In response to a certain Motley Fool article and the other comments there

samscreek: not only are you right about what's happening for the local jobs, but most companies are outsourcing every job that they can possibly get done outside the country.

I have read the arguments against protectionism, and I think I disagree. As long as the world has poor parts and rich parts, it's not in the best interest of the rich parts to try to "level the playing field" - we will just bring ourselves down to their level. There may not be a surge in hiring of Americans until our wages are competitive with the sum of (wages + outsourcing costs) which those companies have gotten addicted to. (We can be paid more because we work in the company's home office, but only a little.) And the government does nothing at all about that. They are being lobbied hard all the time by those very companies, after all.
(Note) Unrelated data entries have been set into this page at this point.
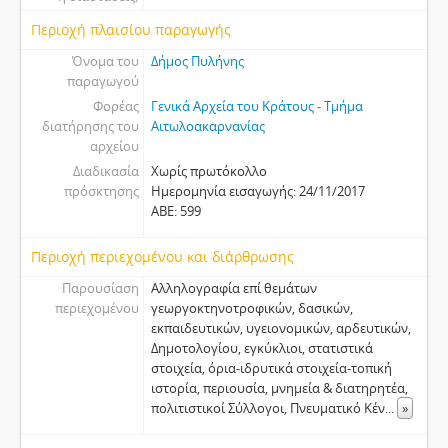
Περιοχή πλαισίου παραγωγής
Όνομα του
Δήμος Πυλήνης
παραγωγού
Φορέας
Γενικά Αρχεία του Κράτους - Τμήμα
διατήρησης του
Αιτωλοακαρνανίας
αρχείου
Διαδικασία
Χωρίς πρωτόκολλο
πρόσκτησης
Ημερομηνία εισαγωγής: 24/11/2017
ΑΒΕ: 599
Περιοχή περιεχομένου και διάρθρωσης
Παρουσίαση
Αλληλογραφία επί θεμάτων
περιεχομένου
γεωργοκτηνοτροφικών, δασικών,
εκπαιδευτικών, υγειονομικών, αρδευτικών,
Δημοτολογίου, εγκύκλιοι, στατιστικά
στοιχεία, όρια-ιδρυτικά στοιχεία-τοπική
ιστορία, περιουσία, μνημεία & διατηρητέα,
πολιτιστικοί Σύλλογοι, Πνευματικό Κέν
...
»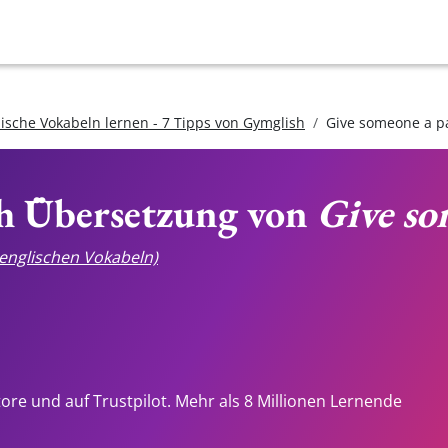
lische Vokabeln lernen - 7 Tipps von Gymglish
Give someone a p
ch Übersetzung von
Give so
e englischen Vokabeln)
tore und auf Trustpilot. Mehr als 8 Millionen Lernende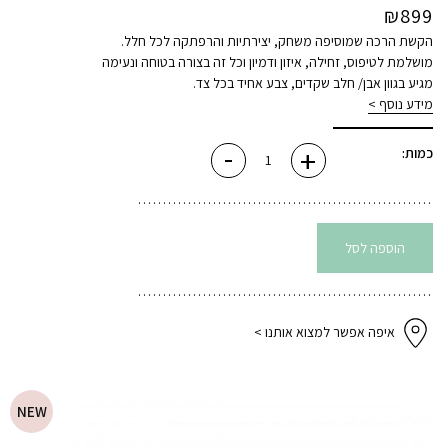
₪
899
הקשת הרכה שמוסיפה משחק, יצירתיות והרפתקה לכל חלל.
מושלמת לטיפוס, זחילה, איזון ודמיון וכל זה בצורה בטוחה ונעימה
מגיע בגוון אבן/ חלב שקדים, צבע אחיד בכל צד.
מידע נוסף >
-
+
כמות
כמות:
של
קשת
פעילות
PLAY
הוספה לסל
איפה אפשר למצוא אותנו >
NEW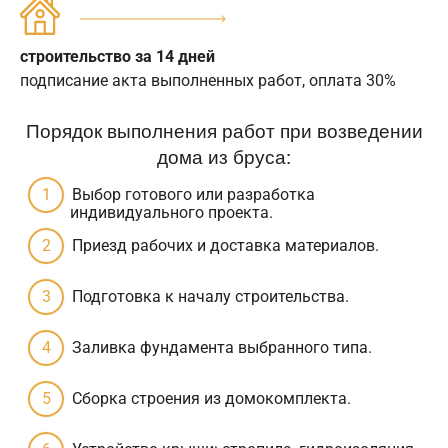
строительство за 14 дней
подписание акта выполненных работ, оплата 30%
Порядок выполнения работ при возведении
дома из бруса:
Выбор готового или разработка
индивидуального проекта.
Приезд рабочих и доставка материалов.
Подготовка к началу строительства.
Заливка фундамента выбранного типа.
Сборка строения из домокомплекта.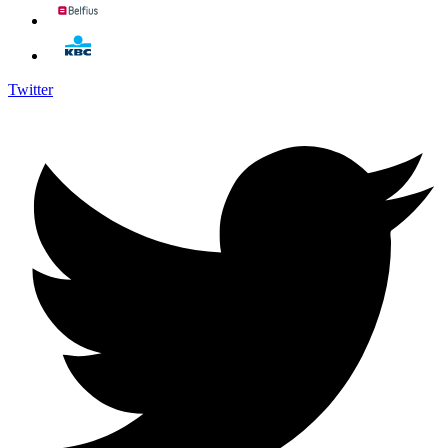
Twitter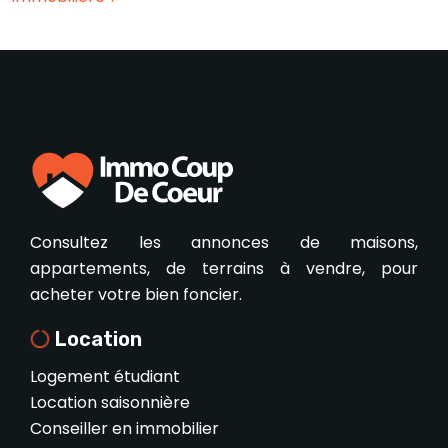
Consultez les annonces de maisons,
appartements, de terrains à vendre, pour
acheter votre bien foncier.
Location
Logement étudiant
Location saisonnière
Conseiller en immobilier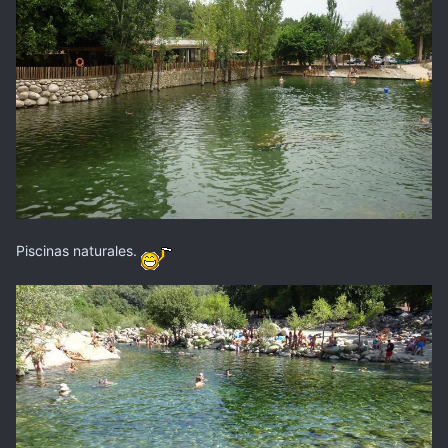
Piscinas naturales.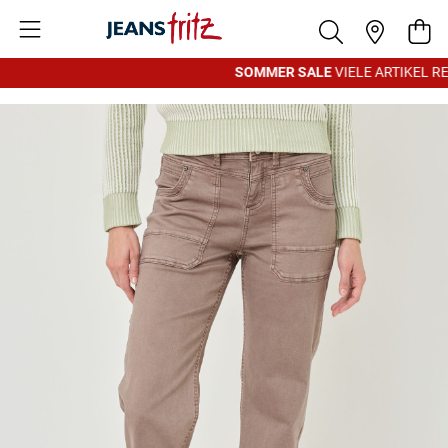
Zum Inhalt springen
War
SOMMER SALE
VIELE ARTIKEL RE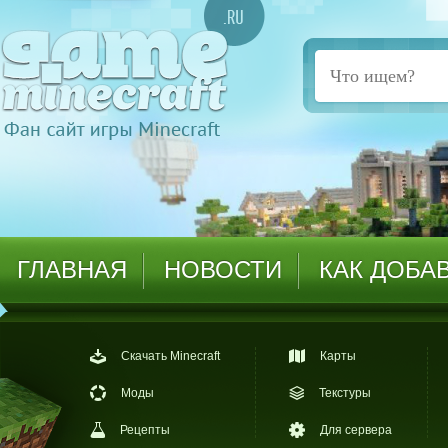
ГЛАВНАЯ
НОВОСТИ
КАК ДОБА
Скачать Minecraft
Карты
Моды
Текстуры
Рецепты
Для сервера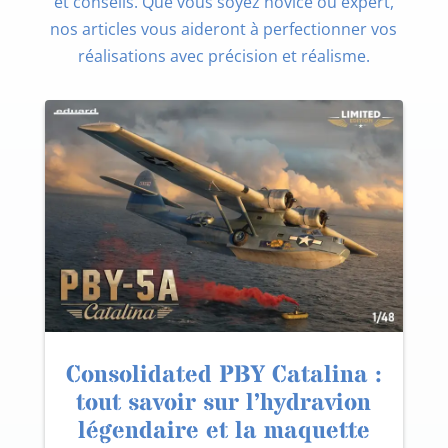
et conseils. Que vous soyez novice ou expert,
nos articles vous aideront à perfectionner vos
réalisations avec précision et réalisme.
Consolidated PBY Catalina :
tout savoir sur l’hydravion
légendaire et la maquette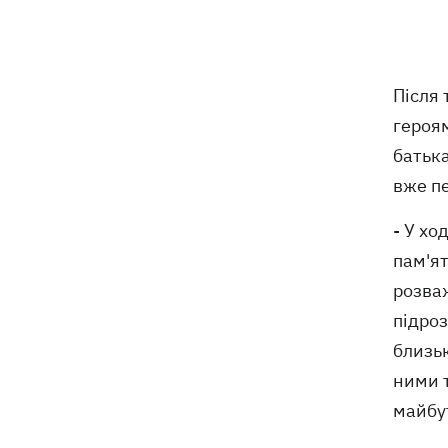
"Руслан", біля якого знайшли дрон
Федоров заявив, що продовжує
07:27
переговори з Маском про
Після 
використання Starlink на території РФ
героям
07:00
5000 гривень на першокласника: все,
батька
що потрібно знати про «Пакунок
вже п
школяра» у 2026 році
- У хо
07:00
У госпіталізації відмовити: що не так
пам'я
з наказом МОЗ і які тепер критерії
для лікування в стаціонарі
розва
підроз
Обзивав бандерівцями і виганяв з
06:57
Польщі: у Гданську поляк побив
близьк
співвітчизників, прийнявши їх за
ними 
українців
майбут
We are plenty big enough and have such vast resources and technology and human talent available to us inside this country alone that there is no reason we need to participate in the global economy. Compared to the current malaise, a bit of economic isolation would be like a breath of fresh air. Modern communications technology has made outsourcing too easy, which is why this is more of a pressing problem than it used to be.

We are in a race to the bottom. Statistics make readily apparent the fact that the rich are getting richer and the poor are getting poorer. The middle class is shrinking.

The gov't needs to stop throwing money around and focus on making sure the employment situation is FAIR for American workers. Direct financial meddling is against our principles of freedom, and has too many unintended consequences. Regulating industry, hiring policies, standards of quality, and imports and exports to benefit the people at the expense of conscience-free mechanical corporate entities, seems like the lesser of the evils at this point.